Of these new additions, BGCI has contributed over 100 conservation assessments in the family of The Betulaceae; the birches, alders, hazels, hornbeams, hop hornbeams and Ostryopsis, include some commercially important timber and nut producing trees.
These Red List assessments were undertaken by BGCI and members of the IUCN/SSC Global Tree Specialist Group and are also published in The Red List of Betulaceae. This publication is the latest in our series of red list publications and includes assessments for taxa from six genera; Alnus, Betula, Carpinus, Corylus, Ostrya and Ostryopsis.
In the cold-temperate Northern Hemisphere forests and tundra, in formerly glaciated areas, there are few threatened Betulaceae species. However, in the warm-temperate to tropical forests and relicts of the Arcto-Tertiary forests rare and threatened species can be found, largely in the refugia on low latitude mountain ranges in Japan, Korea, south China and Taiwan, the Caucasus/Caspian region, and southeastern North America.
In total 17 Betulaceae taxa are given a threatened rating, whereas 50% are considered Least Concern. However, about one third of the taxa are assessed as Data Deficient. This highlights the lack of information on little known species, mainly from less studied parts of the world.
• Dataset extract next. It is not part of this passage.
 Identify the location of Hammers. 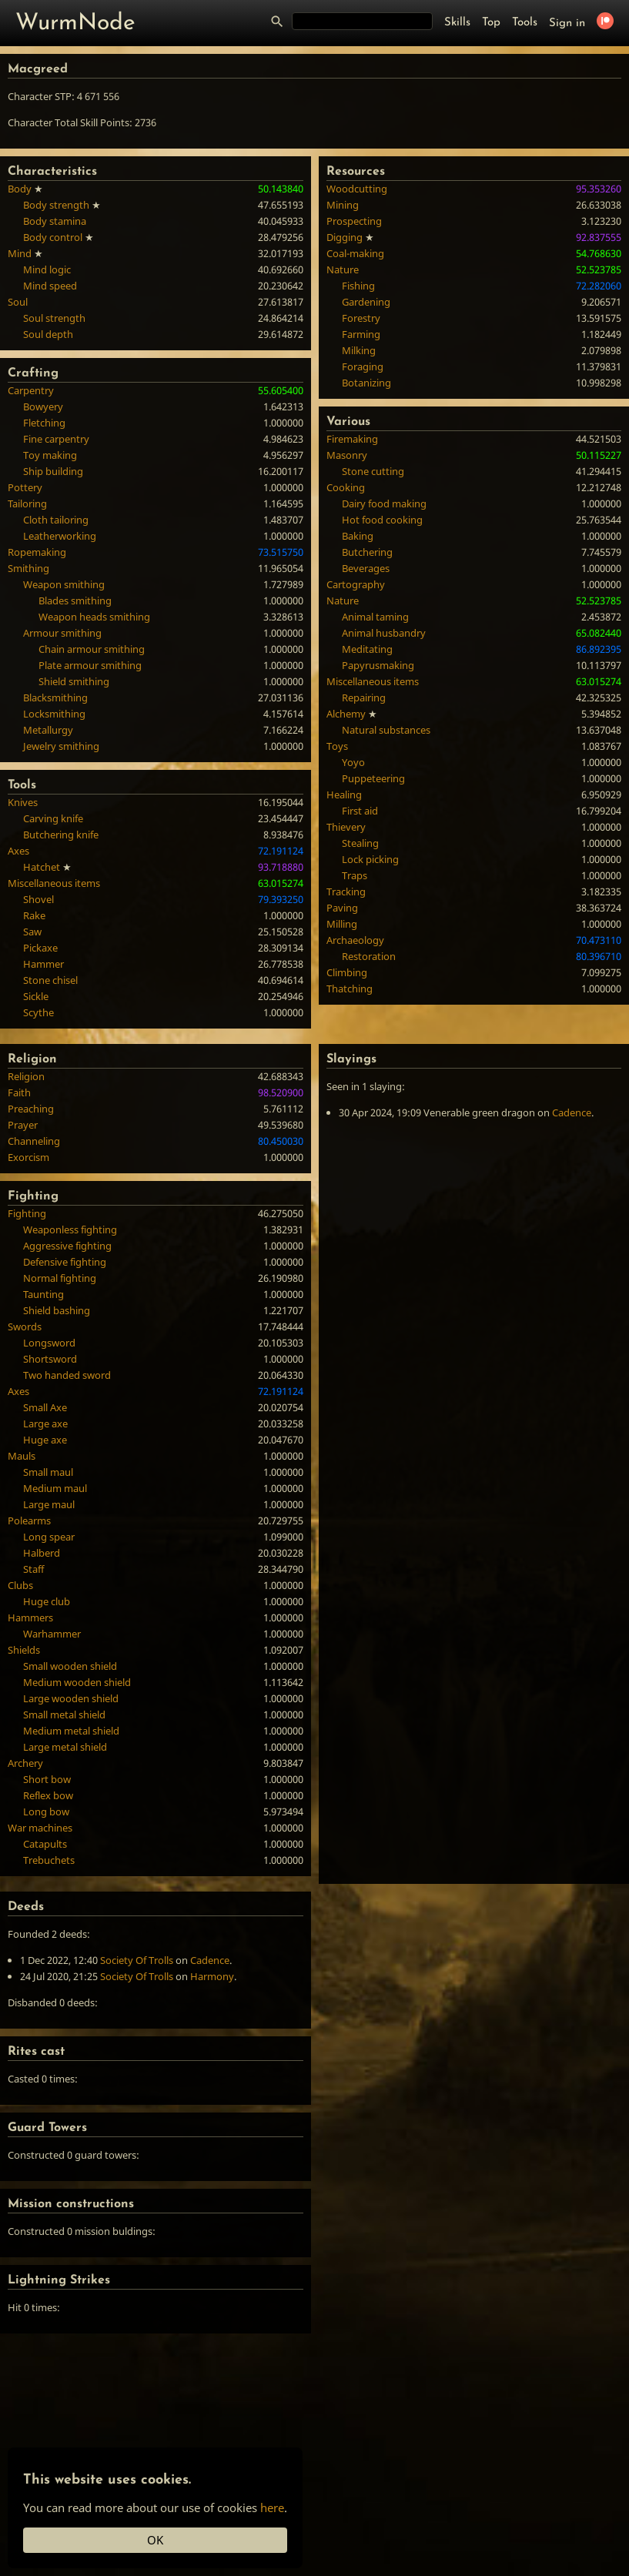 (30, 1617).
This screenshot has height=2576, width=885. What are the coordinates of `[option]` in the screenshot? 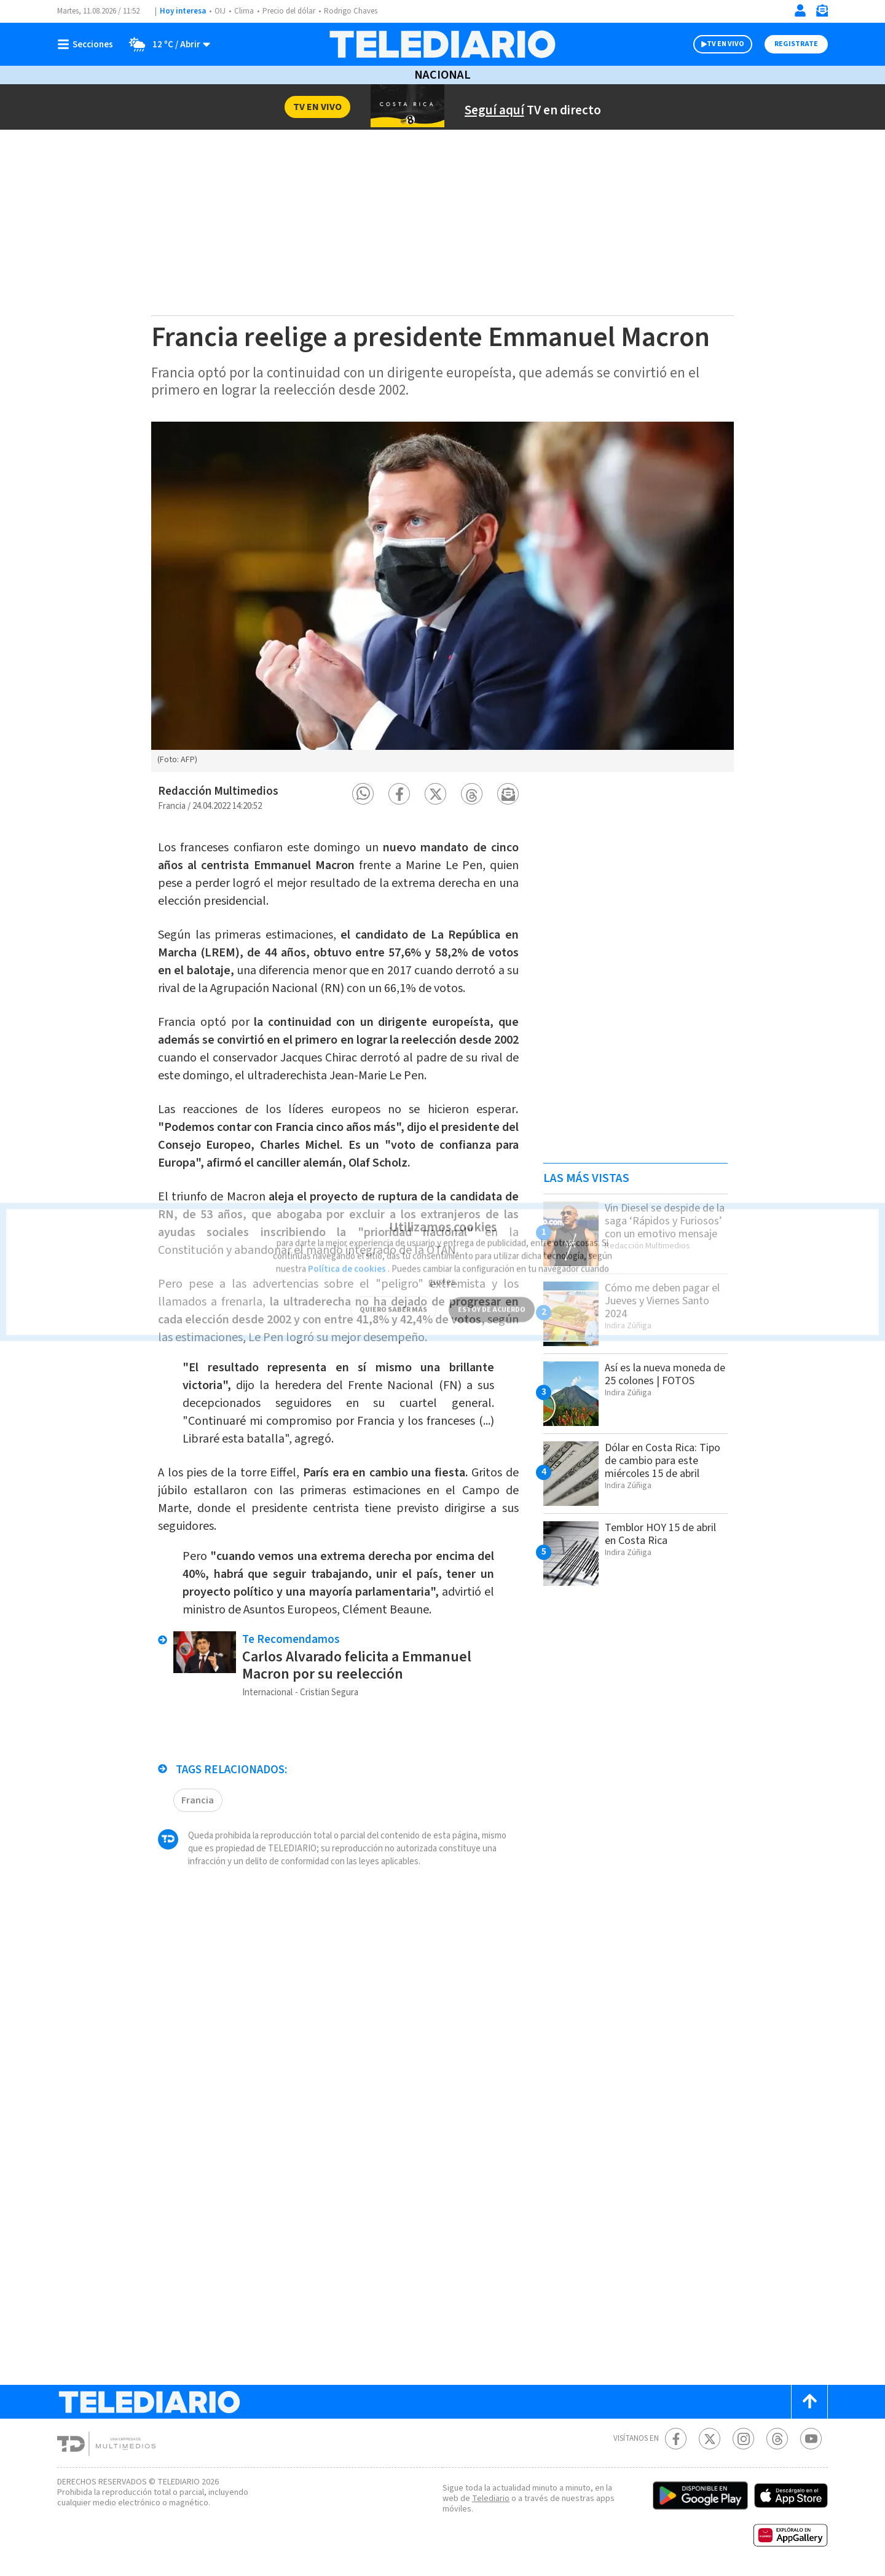 It's located at (442, 597).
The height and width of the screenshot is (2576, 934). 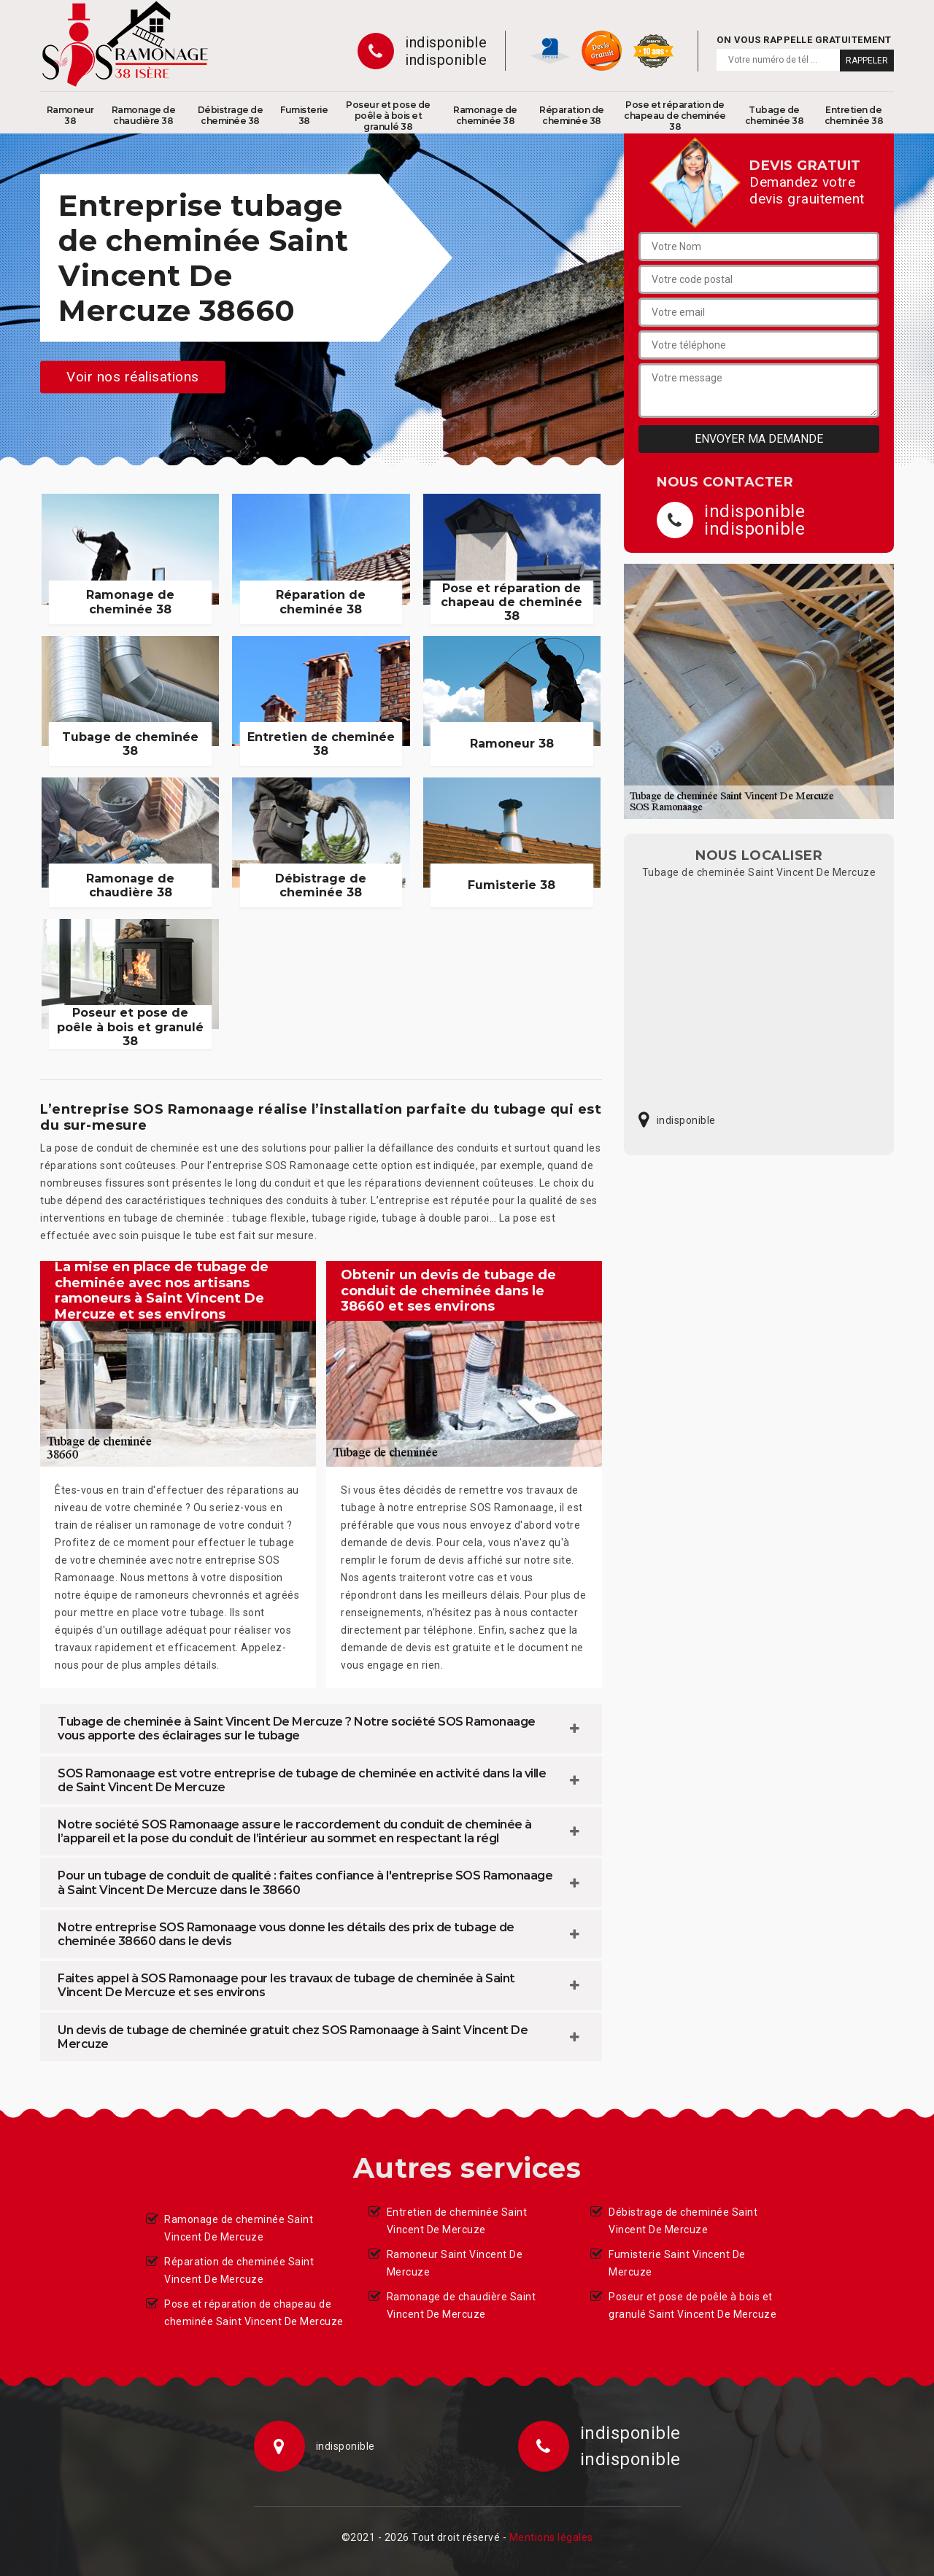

It also underlines the need for further field research to determine the distribution, population status and threats facing the lesser known taxa in this family.
In addition to the 128 assessments of Betulaceae added to this latest update (2014.3) of the IUCN Red List, BGCI have also added thirty new Magnolia species (new total 205) and completing the assessments of the legume genus Delonix (14 taxa).